*** Opening Extracted information ***

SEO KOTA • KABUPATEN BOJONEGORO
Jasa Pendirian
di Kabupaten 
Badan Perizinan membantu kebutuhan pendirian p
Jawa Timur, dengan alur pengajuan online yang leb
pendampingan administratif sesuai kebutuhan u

*** Closing Extracted information ***
*** Opening Extracted information ***

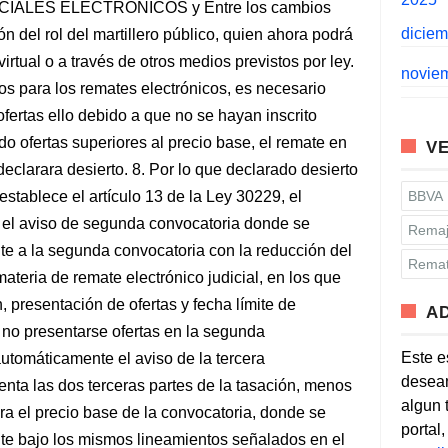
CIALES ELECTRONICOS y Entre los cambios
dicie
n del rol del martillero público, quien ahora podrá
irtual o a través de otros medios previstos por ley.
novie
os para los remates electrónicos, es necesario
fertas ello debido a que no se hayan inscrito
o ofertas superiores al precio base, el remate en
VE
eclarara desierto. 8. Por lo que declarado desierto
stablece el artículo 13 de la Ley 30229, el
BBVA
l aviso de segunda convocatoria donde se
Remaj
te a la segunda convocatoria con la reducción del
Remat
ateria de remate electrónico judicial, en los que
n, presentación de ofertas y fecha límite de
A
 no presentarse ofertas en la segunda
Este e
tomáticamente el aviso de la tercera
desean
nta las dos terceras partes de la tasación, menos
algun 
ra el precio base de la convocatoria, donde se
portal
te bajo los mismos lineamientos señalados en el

*** Closing Extracted information ***

**What is expected:**
Look for the string "convocatoria" in the records, and copy every line where it is found.

**Answer box:**
l aviso de segunda convocatoria donde se
te a la segunda convocatoria con la reducción del
ra el precio base de la convocatoria, donde se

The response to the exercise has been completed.